Restate word for word the lines below from the one that has "por semana de manhã" through the one that has "دانلود پرسشنامه نیازهای کارکنان", keeping both and dropping all pictures.

========================================================================

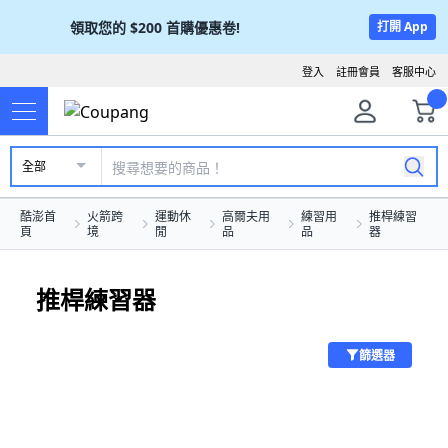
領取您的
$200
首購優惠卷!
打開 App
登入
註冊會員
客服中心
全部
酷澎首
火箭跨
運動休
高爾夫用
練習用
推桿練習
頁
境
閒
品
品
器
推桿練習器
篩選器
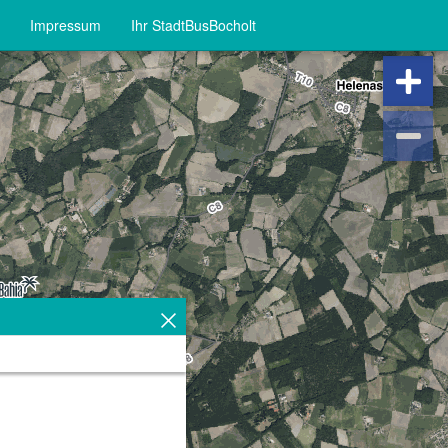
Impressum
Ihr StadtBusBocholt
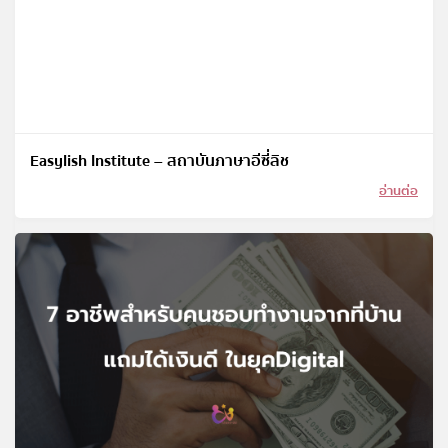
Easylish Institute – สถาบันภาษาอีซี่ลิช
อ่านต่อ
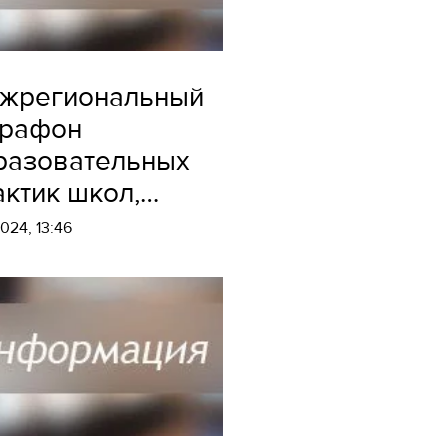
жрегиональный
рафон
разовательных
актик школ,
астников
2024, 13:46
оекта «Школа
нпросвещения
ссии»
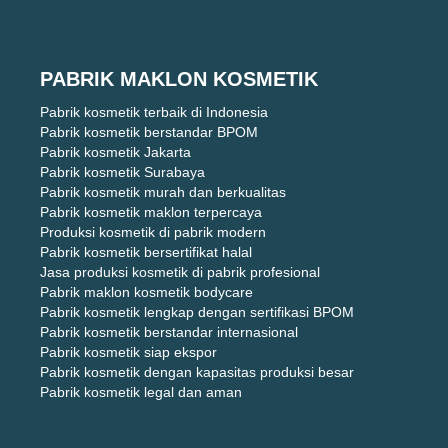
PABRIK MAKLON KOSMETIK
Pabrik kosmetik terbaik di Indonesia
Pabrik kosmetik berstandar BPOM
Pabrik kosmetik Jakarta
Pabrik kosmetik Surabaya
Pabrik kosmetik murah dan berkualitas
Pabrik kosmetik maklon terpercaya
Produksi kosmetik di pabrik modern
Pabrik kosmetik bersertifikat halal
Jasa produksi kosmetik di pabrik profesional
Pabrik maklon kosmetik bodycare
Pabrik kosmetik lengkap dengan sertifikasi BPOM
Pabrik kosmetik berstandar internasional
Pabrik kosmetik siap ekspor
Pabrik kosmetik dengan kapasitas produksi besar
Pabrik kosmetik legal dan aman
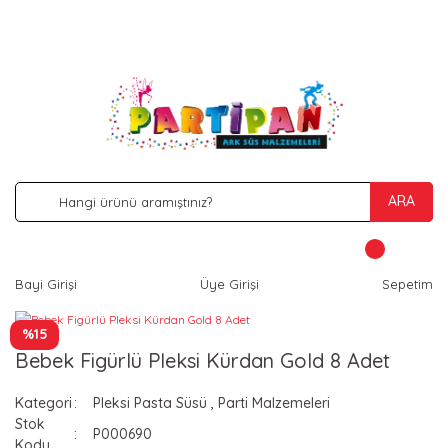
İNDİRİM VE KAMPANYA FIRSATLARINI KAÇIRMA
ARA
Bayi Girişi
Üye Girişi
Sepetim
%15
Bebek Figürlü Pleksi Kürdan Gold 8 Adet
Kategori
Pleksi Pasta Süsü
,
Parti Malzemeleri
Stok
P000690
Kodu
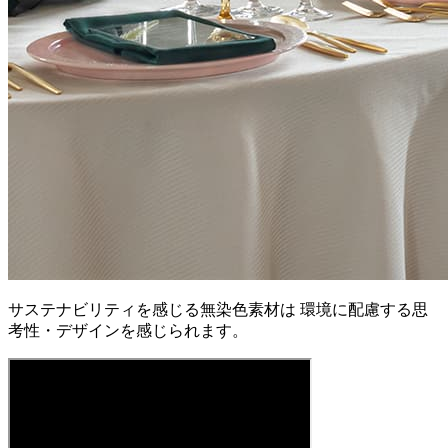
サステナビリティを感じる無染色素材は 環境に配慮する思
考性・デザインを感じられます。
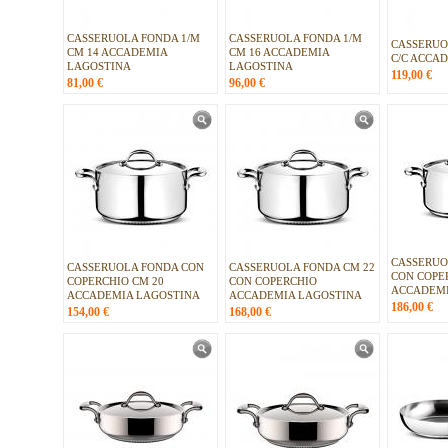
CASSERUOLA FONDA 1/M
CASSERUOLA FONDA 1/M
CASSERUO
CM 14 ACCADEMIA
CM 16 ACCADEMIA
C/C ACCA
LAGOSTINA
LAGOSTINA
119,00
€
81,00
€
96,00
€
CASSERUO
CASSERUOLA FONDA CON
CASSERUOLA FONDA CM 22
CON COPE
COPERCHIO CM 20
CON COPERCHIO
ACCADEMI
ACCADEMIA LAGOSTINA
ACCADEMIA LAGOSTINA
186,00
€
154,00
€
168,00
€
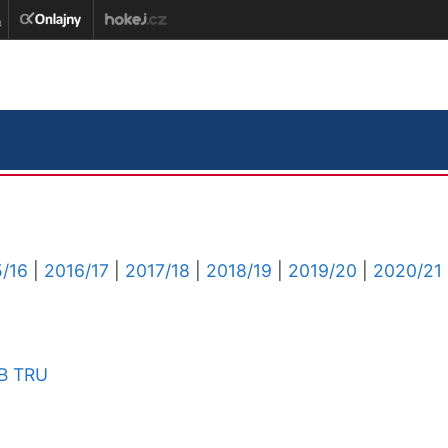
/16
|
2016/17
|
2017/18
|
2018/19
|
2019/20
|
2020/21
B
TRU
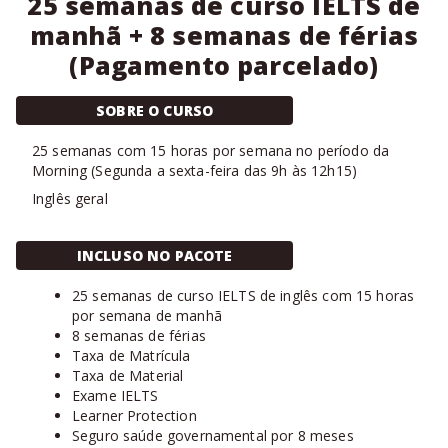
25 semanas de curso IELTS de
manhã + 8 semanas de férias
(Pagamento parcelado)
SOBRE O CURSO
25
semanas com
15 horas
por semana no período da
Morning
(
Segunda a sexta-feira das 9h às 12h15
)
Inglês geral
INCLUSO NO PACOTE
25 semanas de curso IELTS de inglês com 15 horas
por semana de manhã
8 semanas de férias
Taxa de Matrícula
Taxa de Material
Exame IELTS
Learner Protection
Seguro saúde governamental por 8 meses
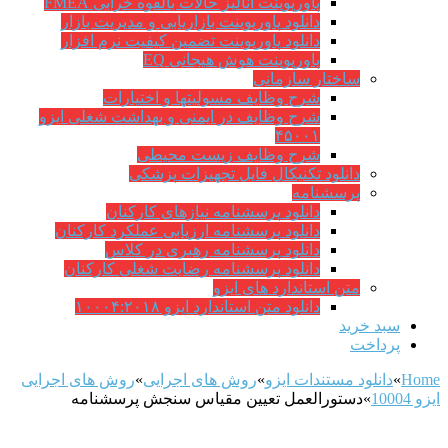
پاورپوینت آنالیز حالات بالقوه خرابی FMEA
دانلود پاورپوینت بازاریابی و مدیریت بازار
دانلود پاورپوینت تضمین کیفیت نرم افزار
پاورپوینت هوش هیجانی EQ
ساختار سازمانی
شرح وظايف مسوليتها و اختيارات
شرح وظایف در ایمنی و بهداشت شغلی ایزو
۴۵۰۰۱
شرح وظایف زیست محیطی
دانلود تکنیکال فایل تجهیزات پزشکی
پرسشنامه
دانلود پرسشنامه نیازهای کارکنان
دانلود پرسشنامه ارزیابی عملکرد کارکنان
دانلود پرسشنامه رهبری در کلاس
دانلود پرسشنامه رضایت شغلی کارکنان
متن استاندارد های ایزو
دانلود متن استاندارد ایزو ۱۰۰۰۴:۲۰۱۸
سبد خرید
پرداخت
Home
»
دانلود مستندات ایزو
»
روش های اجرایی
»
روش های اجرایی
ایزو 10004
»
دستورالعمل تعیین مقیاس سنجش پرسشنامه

========================================================================

Result of this task →
por semana de manhã
8 semanas de férias
Taxa de Matrícula
Taxa de Material
Exame IELTS
Learner Protection
Seguro saúde governamental por 8 meses
پاورپوینت آنالیز حالات بالقوه خرابی FMEA
دانلود پاورپوینت بازاریابی و مدیریت بازار
دانلود پاورپوینت تضمین کیفیت نرم افزار
پاورپوینت هوش هیجانی EQ
ساختار سازمانی
شرح وظايف مسوليتها و اختيارات
شرح وظایف در ایمنی و بهداشت شغلی ایزو
۴۵۰۰۱
شرح وظایف زیست محیطی
دانلود تکنیکال فایل تجهیزات پزشکی
پرسشنامه
دانلود پرسشنامه نیازهای کارکنان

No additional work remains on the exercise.